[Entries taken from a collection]
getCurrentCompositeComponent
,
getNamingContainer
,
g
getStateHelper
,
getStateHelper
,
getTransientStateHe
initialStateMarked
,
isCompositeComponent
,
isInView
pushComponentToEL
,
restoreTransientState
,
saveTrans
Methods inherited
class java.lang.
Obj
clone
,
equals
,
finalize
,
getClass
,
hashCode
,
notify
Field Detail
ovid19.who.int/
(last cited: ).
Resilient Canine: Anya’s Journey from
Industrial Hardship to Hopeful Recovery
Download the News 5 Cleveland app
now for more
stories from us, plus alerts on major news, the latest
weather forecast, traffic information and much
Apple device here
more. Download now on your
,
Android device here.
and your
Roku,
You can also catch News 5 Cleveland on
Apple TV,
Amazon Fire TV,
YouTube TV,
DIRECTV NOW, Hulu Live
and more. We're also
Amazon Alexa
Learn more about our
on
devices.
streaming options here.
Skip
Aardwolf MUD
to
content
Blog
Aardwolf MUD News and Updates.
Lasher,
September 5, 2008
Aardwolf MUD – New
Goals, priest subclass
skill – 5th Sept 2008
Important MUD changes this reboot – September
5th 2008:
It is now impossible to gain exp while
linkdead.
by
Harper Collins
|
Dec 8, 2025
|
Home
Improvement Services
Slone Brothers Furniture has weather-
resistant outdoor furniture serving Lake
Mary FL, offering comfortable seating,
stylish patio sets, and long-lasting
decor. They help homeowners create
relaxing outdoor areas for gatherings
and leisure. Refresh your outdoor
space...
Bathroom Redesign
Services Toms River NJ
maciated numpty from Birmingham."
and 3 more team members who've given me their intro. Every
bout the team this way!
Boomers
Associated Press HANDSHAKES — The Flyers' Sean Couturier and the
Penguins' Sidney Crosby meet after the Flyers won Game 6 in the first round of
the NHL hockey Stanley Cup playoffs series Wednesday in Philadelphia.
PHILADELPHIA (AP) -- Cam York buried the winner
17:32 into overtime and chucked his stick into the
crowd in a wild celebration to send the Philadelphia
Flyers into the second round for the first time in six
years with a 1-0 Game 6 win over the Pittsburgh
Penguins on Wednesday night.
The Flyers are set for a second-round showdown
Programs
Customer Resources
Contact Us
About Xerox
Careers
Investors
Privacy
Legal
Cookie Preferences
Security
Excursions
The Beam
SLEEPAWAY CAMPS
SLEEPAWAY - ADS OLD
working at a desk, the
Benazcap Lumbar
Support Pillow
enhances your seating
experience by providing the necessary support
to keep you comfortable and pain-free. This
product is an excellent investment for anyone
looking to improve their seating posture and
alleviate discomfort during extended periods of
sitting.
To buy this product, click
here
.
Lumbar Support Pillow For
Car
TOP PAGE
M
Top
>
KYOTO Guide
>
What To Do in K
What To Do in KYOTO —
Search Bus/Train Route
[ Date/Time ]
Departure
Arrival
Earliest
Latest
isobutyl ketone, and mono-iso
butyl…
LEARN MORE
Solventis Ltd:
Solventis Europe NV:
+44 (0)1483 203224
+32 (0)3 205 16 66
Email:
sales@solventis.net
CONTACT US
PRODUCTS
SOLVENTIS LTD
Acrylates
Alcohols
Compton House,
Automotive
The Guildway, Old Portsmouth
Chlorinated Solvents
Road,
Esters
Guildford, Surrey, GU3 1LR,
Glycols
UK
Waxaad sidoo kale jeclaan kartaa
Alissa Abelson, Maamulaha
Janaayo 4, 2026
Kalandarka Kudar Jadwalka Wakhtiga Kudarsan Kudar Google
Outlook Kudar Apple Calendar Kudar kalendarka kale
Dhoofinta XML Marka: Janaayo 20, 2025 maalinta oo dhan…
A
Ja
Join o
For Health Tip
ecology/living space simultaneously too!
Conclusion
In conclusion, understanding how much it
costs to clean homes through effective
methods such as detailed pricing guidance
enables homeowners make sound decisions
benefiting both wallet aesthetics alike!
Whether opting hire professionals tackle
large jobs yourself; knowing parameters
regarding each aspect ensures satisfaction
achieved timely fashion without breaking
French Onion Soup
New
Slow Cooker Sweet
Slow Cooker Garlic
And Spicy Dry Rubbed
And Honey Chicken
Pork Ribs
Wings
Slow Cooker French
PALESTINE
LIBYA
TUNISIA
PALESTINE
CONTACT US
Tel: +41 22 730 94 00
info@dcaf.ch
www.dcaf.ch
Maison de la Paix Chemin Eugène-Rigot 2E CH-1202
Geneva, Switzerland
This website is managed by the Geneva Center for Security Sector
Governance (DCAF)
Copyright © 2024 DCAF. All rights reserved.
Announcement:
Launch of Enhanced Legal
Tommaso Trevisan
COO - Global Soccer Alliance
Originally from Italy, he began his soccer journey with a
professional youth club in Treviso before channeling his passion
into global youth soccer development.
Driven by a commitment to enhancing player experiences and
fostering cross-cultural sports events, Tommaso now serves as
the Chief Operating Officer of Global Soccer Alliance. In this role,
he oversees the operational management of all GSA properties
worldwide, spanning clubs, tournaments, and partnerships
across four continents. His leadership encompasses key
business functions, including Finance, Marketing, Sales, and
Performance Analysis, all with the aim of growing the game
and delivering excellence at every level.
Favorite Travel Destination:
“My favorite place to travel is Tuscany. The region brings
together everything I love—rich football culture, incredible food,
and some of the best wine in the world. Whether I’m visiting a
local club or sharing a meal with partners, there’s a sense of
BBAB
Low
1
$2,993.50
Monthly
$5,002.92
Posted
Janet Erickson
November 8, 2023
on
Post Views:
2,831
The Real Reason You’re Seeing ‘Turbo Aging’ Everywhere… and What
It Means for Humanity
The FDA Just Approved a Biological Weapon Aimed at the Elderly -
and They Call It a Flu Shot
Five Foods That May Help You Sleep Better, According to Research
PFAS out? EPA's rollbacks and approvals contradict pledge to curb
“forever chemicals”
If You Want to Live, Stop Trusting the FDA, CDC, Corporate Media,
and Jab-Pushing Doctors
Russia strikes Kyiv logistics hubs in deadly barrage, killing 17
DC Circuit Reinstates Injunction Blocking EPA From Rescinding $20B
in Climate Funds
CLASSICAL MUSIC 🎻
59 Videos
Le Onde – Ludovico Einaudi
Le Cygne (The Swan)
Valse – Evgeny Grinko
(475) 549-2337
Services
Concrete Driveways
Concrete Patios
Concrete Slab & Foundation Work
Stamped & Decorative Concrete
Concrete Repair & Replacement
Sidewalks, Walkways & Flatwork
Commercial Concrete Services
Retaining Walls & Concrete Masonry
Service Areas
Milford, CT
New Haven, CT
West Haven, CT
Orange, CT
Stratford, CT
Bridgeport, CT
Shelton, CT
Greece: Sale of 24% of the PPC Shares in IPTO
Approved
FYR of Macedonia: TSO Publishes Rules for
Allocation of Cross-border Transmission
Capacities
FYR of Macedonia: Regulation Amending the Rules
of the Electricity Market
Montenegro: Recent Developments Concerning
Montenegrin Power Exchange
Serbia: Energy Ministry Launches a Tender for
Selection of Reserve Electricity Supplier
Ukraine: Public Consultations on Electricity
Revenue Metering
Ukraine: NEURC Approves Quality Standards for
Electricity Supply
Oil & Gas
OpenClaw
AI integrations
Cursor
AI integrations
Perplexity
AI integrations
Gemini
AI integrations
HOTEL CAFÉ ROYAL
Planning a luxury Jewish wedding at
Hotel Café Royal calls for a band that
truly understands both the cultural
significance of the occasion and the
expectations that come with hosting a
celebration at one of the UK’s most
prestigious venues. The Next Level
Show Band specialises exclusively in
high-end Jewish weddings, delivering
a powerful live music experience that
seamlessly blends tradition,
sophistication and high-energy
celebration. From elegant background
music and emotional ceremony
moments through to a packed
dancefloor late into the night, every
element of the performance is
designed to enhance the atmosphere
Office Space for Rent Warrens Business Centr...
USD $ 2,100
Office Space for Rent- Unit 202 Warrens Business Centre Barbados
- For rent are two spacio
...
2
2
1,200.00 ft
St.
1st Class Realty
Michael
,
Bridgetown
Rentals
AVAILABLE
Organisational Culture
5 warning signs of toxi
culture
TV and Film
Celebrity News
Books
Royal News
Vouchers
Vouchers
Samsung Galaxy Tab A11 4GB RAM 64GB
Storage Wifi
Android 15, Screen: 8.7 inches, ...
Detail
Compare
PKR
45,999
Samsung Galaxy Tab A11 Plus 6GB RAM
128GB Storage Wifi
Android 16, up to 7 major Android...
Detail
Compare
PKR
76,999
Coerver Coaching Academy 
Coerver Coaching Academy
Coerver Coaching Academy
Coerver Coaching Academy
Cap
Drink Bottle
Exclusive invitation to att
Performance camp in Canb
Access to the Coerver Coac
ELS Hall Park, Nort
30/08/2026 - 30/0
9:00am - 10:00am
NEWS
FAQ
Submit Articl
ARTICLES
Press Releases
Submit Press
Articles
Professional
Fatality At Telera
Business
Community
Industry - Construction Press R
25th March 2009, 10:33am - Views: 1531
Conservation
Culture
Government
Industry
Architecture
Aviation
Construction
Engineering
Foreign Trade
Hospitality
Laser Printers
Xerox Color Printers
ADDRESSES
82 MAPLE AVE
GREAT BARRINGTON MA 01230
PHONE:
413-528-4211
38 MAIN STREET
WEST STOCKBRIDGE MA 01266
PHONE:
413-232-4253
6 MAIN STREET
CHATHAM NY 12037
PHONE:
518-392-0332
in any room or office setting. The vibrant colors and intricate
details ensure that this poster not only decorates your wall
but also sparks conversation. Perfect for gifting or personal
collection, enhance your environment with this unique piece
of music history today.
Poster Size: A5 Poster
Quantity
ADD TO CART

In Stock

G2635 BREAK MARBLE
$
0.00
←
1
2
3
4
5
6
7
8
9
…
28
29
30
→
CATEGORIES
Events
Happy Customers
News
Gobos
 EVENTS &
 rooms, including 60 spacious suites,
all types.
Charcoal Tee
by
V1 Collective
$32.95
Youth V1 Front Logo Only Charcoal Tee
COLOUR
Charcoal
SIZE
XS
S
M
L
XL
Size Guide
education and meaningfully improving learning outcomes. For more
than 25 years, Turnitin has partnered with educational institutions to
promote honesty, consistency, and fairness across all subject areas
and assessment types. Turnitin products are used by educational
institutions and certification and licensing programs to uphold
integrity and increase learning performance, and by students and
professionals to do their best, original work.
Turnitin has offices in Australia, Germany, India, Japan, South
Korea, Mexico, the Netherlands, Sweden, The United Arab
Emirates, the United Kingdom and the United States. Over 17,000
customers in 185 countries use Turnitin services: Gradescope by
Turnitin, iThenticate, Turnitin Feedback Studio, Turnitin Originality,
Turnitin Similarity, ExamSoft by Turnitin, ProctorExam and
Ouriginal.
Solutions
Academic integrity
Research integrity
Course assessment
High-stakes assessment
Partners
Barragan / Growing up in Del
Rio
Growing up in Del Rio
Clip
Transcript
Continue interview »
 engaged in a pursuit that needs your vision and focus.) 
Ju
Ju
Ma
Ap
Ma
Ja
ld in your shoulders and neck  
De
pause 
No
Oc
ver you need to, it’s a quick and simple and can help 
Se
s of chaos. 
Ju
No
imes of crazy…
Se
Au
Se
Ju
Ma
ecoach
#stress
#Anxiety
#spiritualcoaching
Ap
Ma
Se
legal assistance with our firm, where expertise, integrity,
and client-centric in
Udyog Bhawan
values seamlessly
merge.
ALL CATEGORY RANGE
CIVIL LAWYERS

** THE TASK **
All lines above from the one holding "(475) 549-2337" to the one holding "Selection of Reserve Electricity Supplier", inclusive, are to be copied exactly; no other line is wanted.

** YOUR RESPONSE **
(475) 549-2337
Services
Concrete Driveways
Concrete Patios
Concrete Slab & Foundation Work
Stamped & Decorative Concrete
Concrete Repair & Replacement
Sidewalks, Walkways & Flatwork
Commercial Concrete Services
Retaining Walls & Concrete Masonry
Service Areas
Milford, CT
New Haven, CT
West Haven, CT
Orange, CT
Stratford, CT
Bridgeport, CT
Shelton, CT
Greece: Sale of 24% of the PPC Shares in IPTO
Approved
FYR of Macedonia: TSO Publishes Rules for
Allocation of Cross-border Transmission
Capacities
FYR of Macedonia: Regulation Amending the Rules
of the Electricity Market
Montenegro: Recent Developments Concerning
Montenegrin Power Exchange
Serbia: Energy Ministry Launches a Tender for
Selection of Reserve Electricity Supplier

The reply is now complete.